Beyond the Light não é apenas um ponto de viragem, uma pedra angular essencial na saga do Traveller, mas também um trampolim para quem deseja retornar ao Destiny 2 após um período - curto ou longo - de inatividade, mas também para todos os jogadores que foram atraídos pelas espirais de ficção científica do título, mas relutaram em ceder ao seu encanto. É uma promessa enorme com a qual a Bungie está comprometida com Além da Luz, um empreendimento mais difícil do que aquele ao qual ela submete seus Guardiões. E não será fácil manter sua palavra.

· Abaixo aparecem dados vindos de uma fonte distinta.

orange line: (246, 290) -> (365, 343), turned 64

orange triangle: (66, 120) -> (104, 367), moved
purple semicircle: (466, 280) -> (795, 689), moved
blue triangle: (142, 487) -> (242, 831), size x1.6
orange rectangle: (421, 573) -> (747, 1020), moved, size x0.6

Destiny 2 - Beyond Light - Story Reveal Trailer - YouTube

Trancado

Para avaliar este último DLC é necessário analisar e discutir por um momento a questão do Repositório de conteúdo de destino (Destiny Content Vault), cos'è, como funciona e por que foi introduzido com esta expansão. Vamos começar deste último ponto e tentar lançar luz (eu sei, eu sei ...) sobre a sua utilidade em termos de sustentabilidade do Jogo como serviço Destino 2. Basicamente, este novo modelo de tratamento de conteúdoeu nasci da necessidade de manter o jogo sólido e eficiente, através da retirada cadenciada de conteúdos, em conjunto com a enxertia de novos. A Bungie explicou como até agora, Destiny 2 é muito grande para funcionar corretamente, o tamanho e a complexidade do título desencorajam a inovação e, ao mesmo tempo, são um terreno fértil para bugs e outros problemas. Além disso, os jogadores começam a ter que lidar com um cliente cada vez mais lento e incômodo, que já havia passado do 115GB antes do lançamento do Beyond the Light. O primeiro Destino sofreu do mesmo problema, mas foi contornado com a criação do segundo capítulo, uma solução eficaz, sem dúvida, mas drástica, que a equipe não deseja repetir. Consequentemente, Além da Luz não é apenas o início do Ano 4 de Destiny 2, mas também é uma postura categórica, a recusa em inserir o número “3” ao lado do nome do MMO Bungie e, consequentemente, o primeiro passo de uma longa, nova e duradoura jornada.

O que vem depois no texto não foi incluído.